In “Make A Change” and the album’s most full-on Bluegrass number, “One Light Shining,” featuring Dobro-giant Jerry Douglas, Moody clings to the slightest of relational slivers. In these two songs, Moody uses wind, rain, clouds and the dawning of new days to discuss whether a relationship still has a pulse or not.
Even in songs such as the title track, where a pensive piano crawls along, veering off of the usual folk-worn path, it’s Moody’s breathy and fragile vocal that lends the songs the air of a time-tested folk tune, and not a crooner’s syrupy ballad. In “One And Only,” the employ of an electric guitar brings to mind some of the rare, straight-away love songs from Moody’s fellow Canadian Kathleen Edwards.

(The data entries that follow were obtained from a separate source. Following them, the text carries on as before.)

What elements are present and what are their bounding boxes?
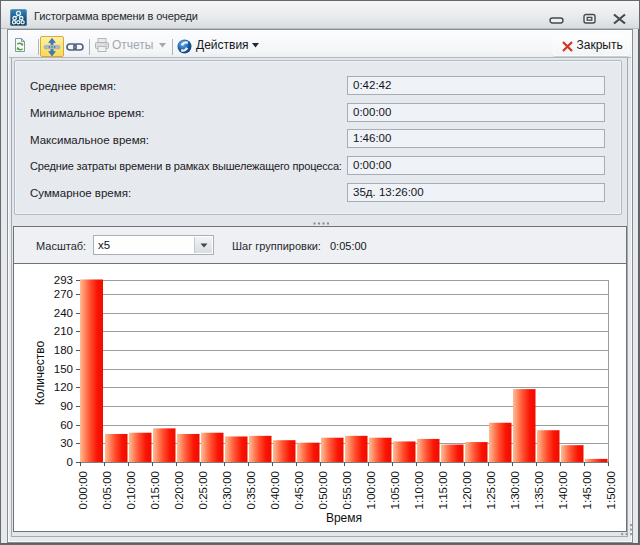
svg-text:0:15:00: 0:15:00	[149, 471, 161, 509]
svg-text:0:20:00: 0:20:00	[173, 471, 185, 509]
svg-text:60: 60	[60, 419, 73, 431]
svg-text:0: 0	[67, 456, 73, 468]
svg-text:1:50:00: 1:50:00	[605, 471, 617, 509]
svg-text:1:10:00: 1:10:00	[413, 471, 425, 509]
svg-text:Количество: Количество	[33, 340, 47, 405]
svg-text:293: 293	[54, 274, 73, 286]
svg-text:120: 120	[54, 381, 73, 393]
svg-text:150: 150	[54, 363, 73, 375]
svg-text:Время: Время	[326, 511, 362, 525]
svg-text:30: 30	[60, 437, 73, 449]
svg-text:180: 180	[54, 344, 73, 356]
svg-text:0:30:00: 0:30:00	[221, 471, 233, 509]
svg-text:1:30:00: 1:30:00	[509, 471, 521, 509]
svg-text:270: 270	[54, 288, 73, 300]
svg-text:1:00:00: 1:00:00	[365, 471, 377, 509]
svg-text:0:45:00: 0:45:00	[293, 471, 305, 509]
svg-text:1:15:00: 1:15:00	[437, 471, 449, 509]
svg-text:1:05:00: 1:05:00	[389, 471, 401, 509]
svg-text:90: 90	[60, 400, 73, 412]
svg-text:1:45:00: 1:45:00	[581, 471, 593, 509]
svg-text:240: 240	[54, 307, 73, 319]
svg-text:0:05:00: 0:05:00	[101, 471, 113, 509]
svg-text:0:00:00: 0:00:00	[77, 471, 89, 509]
svg-text:0:50:00: 0:50:00	[317, 471, 329, 509]
svg-text:0:35:00: 0:35:00	[245, 471, 257, 509]
svg-text:1:35:00: 1:35:00	[533, 471, 545, 509]
svg-text:0:10:00: 0:10:00	[125, 471, 137, 509]
svg-text:1:40:00: 1:40:00	[557, 471, 569, 509]
svg-text:0:55:00: 0:55:00	[341, 471, 353, 509]
svg-text:1:20:00: 1:20:00	[461, 471, 473, 509]
svg-text:210: 210	[54, 325, 73, 337]
svg-text:1:25:00: 1:25:00	[485, 471, 497, 509]
svg-text:0:40:00: 0:40:00	[269, 471, 281, 509]
svg-text:0:25:00: 0:25:00	[197, 471, 209, 509]
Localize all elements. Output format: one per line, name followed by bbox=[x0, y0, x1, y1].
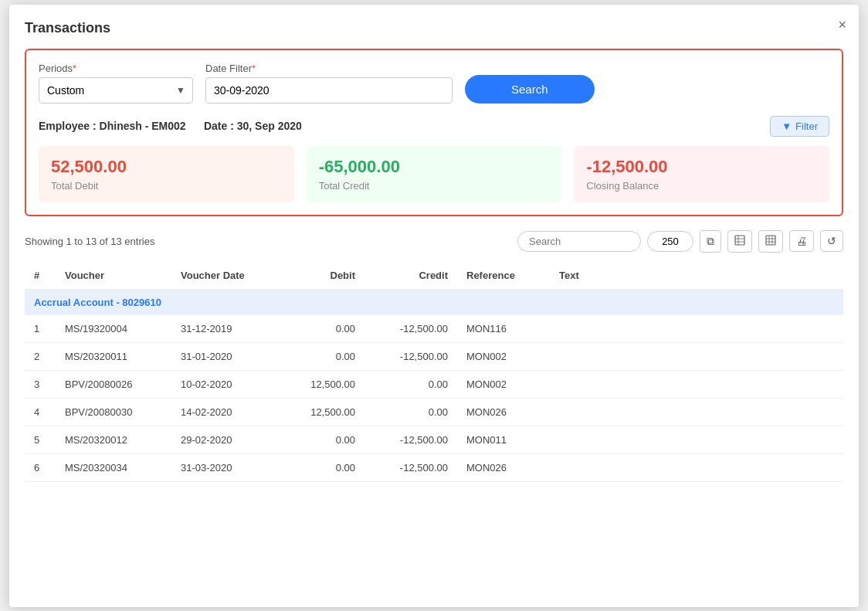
cell-reference: MON026 bbox=[457, 398, 550, 426]
table-row: 5 MS/20320012 29-02-2020 0.00 -12,500.00… bbox=[25, 426, 843, 453]
transactions-modal: Transactions × Periods* Custom This Mont… bbox=[9, 5, 859, 607]
search-button[interactable]: Search bbox=[465, 75, 595, 104]
svg-rect-0 bbox=[735, 236, 744, 245]
cell-credit: -12,500.00 bbox=[364, 314, 457, 342]
cell-date: 10-02-2020 bbox=[171, 370, 272, 398]
employee-info: Employee : Dhinesh - EM002 Date : 30, Se… bbox=[39, 120, 302, 132]
cell-debit: 0.00 bbox=[272, 342, 364, 370]
group-row: Accrual Account - 8029610 bbox=[25, 290, 843, 315]
date-filter-label: Date Filter* bbox=[205, 63, 453, 74]
closing-balance-value: -12,500.00 bbox=[586, 157, 817, 177]
cell-reference: MON011 bbox=[457, 426, 550, 453]
print-button[interactable]: 🖨 bbox=[789, 230, 814, 252]
stats-row: 52,500.00 Total Debit -65,000.00 Total C… bbox=[39, 146, 829, 202]
col-header-debit: Debit bbox=[272, 262, 364, 290]
cell-debit: 12,500.00 bbox=[272, 398, 364, 426]
cell-credit: -12,500.00 bbox=[364, 342, 457, 370]
table-row: 6 MS/20320034 31-03-2020 0.00 -12,500.00… bbox=[25, 453, 843, 481]
cell-num: 4 bbox=[25, 398, 56, 426]
cell-text bbox=[550, 342, 843, 370]
copy-button[interactable]: ⧉ bbox=[700, 230, 721, 253]
cell-reference: MON026 bbox=[457, 453, 550, 481]
cell-reference: MON116 bbox=[457, 314, 550, 342]
table-row: 2 MS/20320011 31-01-2020 0.00 -12,500.00… bbox=[25, 342, 843, 370]
col-header-date: Voucher Date bbox=[171, 262, 272, 290]
filter-row: Periods* Custom This Month Last Month Th… bbox=[39, 63, 829, 104]
col-header-reference: Reference bbox=[457, 262, 550, 290]
total-credit-value: -65,000.00 bbox=[319, 157, 550, 177]
table-header-row: # Voucher Voucher Date Debit Credit Refe… bbox=[25, 262, 843, 290]
entries-info: Showing 1 to 13 of 13 entries bbox=[25, 236, 154, 247]
cell-voucher: MS/19320004 bbox=[56, 314, 171, 342]
cell-num: 3 bbox=[25, 370, 56, 398]
excel-button[interactable] bbox=[758, 230, 783, 253]
total-credit-card: -65,000.00 Total Credit bbox=[307, 146, 562, 202]
svg-rect-4 bbox=[766, 236, 775, 245]
refresh-button[interactable]: ↺ bbox=[820, 230, 843, 252]
periods-select[interactable]: Custom This Month Last Month This Year bbox=[39, 77, 193, 104]
table-row: 4 BPV/20080030 14-02-2020 12,500.00 0.00… bbox=[25, 398, 843, 426]
periods-select-wrapper: Custom This Month Last Month This Year ▼ bbox=[39, 77, 193, 104]
col-header-credit: Credit bbox=[364, 262, 457, 290]
summary-info-row: Employee : Dhinesh - EM002 Date : 30, Se… bbox=[39, 116, 829, 137]
total-debit-card: 52,500.00 Total Debit bbox=[39, 146, 294, 202]
filter-button[interactable]: ▼ Filter bbox=[770, 116, 829, 137]
filter-section: Periods* Custom This Month Last Month Th… bbox=[25, 49, 843, 216]
cell-voucher: MS/20320012 bbox=[56, 426, 171, 453]
col-header-text: Text bbox=[550, 262, 843, 290]
cell-credit: -12,500.00 bbox=[364, 426, 457, 453]
closing-balance-label: Closing Balance bbox=[586, 180, 817, 192]
transactions-table: # Voucher Voucher Date Debit Credit Refe… bbox=[25, 262, 843, 482]
page-size-input[interactable] bbox=[647, 231, 693, 252]
cell-num: 6 bbox=[25, 453, 56, 481]
col-header-voucher: Voucher bbox=[56, 262, 171, 290]
cell-text bbox=[550, 426, 843, 453]
cell-num: 5 bbox=[25, 426, 56, 453]
total-debit-value: 52,500.00 bbox=[51, 157, 282, 177]
cell-date: 31-03-2020 bbox=[171, 453, 272, 481]
cell-text bbox=[550, 453, 843, 481]
table-controls: Showing 1 to 13 of 13 entries ⧉ bbox=[25, 230, 843, 253]
date-filter-input[interactable] bbox=[205, 77, 453, 104]
cell-debit: 0.00 bbox=[272, 453, 364, 481]
periods-label: Periods* bbox=[39, 63, 193, 74]
cell-debit: 12,500.00 bbox=[272, 370, 364, 398]
cell-reference: MON002 bbox=[457, 342, 550, 370]
cell-num: 2 bbox=[25, 342, 56, 370]
cell-text bbox=[550, 398, 843, 426]
cell-date: 14-02-2020 bbox=[171, 398, 272, 426]
cell-date: 31-01-2020 bbox=[171, 342, 272, 370]
total-credit-label: Total Credit bbox=[319, 180, 550, 192]
cell-credit: 0.00 bbox=[364, 370, 457, 398]
cell-text bbox=[550, 314, 843, 342]
cell-credit: 0.00 bbox=[364, 398, 457, 426]
cell-credit: -12,500.00 bbox=[364, 453, 457, 481]
table-row: 1 MS/19320004 31-12-2019 0.00 -12,500.00… bbox=[25, 314, 843, 342]
date-filter-field-group: Date Filter* bbox=[205, 63, 453, 104]
cell-text bbox=[550, 370, 843, 398]
csv-button[interactable] bbox=[727, 230, 752, 253]
cell-voucher: MS/20320011 bbox=[56, 342, 171, 370]
close-button[interactable]: × bbox=[838, 17, 846, 33]
cell-voucher: BPV/20080026 bbox=[56, 370, 171, 398]
cell-debit: 0.00 bbox=[272, 314, 364, 342]
filter-funnel-icon: ▼ bbox=[782, 121, 792, 132]
cell-num: 1 bbox=[25, 314, 56, 342]
cell-date: 31-12-2019 bbox=[171, 314, 272, 342]
table-search-wrapper bbox=[517, 231, 641, 252]
table-search-input[interactable] bbox=[529, 236, 629, 247]
cell-reference: MON002 bbox=[457, 370, 550, 398]
total-debit-label: Total Debit bbox=[51, 180, 282, 192]
table-row: 3 BPV/20080026 10-02-2020 12,500.00 0.00… bbox=[25, 370, 843, 398]
table-controls-right: ⧉ 🖨 ↺ bbox=[517, 230, 843, 253]
cell-voucher: MS/20320034 bbox=[56, 453, 171, 481]
cell-voucher: BPV/20080030 bbox=[56, 398, 171, 426]
closing-balance-card: -12,500.00 Closing Balance bbox=[574, 146, 829, 202]
col-header-num: # bbox=[25, 262, 56, 290]
cell-debit: 0.00 bbox=[272, 426, 364, 453]
cell-date: 29-02-2020 bbox=[171, 426, 272, 453]
modal-title: Transactions bbox=[25, 20, 843, 36]
periods-field-group: Periods* Custom This Month Last Month Th… bbox=[39, 63, 193, 104]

“Trouble And Woe” not only provides the record a Welch-ian Appalachian folk-noir vibe, but it’s another of the songs on this collection that dare to look beneath the sunny surface of generic love into a darker layer of which relationships realistically consist of. Also making great use of ominous, low-country tones, “Pockets” is a deliberately-paced autopsy of a failed-relationship; Moody presents past-tense clarity when she sings “But soon the curtains came down on us / Blame was laid and questions raised / And so like leaves we were scattered.”
In “Nothing But Love,” Moody plucks a raw banjo as she sings, “Babe we’re living in the red and it’s making me blue.” While harsh realities are laid bare and fully owned, the connection between her and her lover is strong enough to weather the tick-tock of life’s clock as she ends the stanza with “If love is everything, then we’ve got nothing without love.” With the Celtic-tinged song of remembrance, “Life Is Long,” a low whistle mists across the song as if its hovering inches above the Atlantic off an Irish coastline. Again, and in pristine perfection, Moody lilts her voice and damn-near tearfully speaks to a friend who now lives far beyond the skies. Giving the song a painful depth, Moody gives us a peak into the song’s origin when she sings openly, “It was one year ago, That we came to Geordie Bay / Long before you closed your eyes, And your body slipped away.”
It’s in that song where Moody sums up the marriage of nature and the unpredictable hope for our lives on Earth as she ends the tune by singing, “We have time, love, we have time. For life is long, love, life is long.”
For Moody, life was too short to sit on these intense songs and wait for the Jennys to wail. She let her own nature dictate this record’s beautiful path.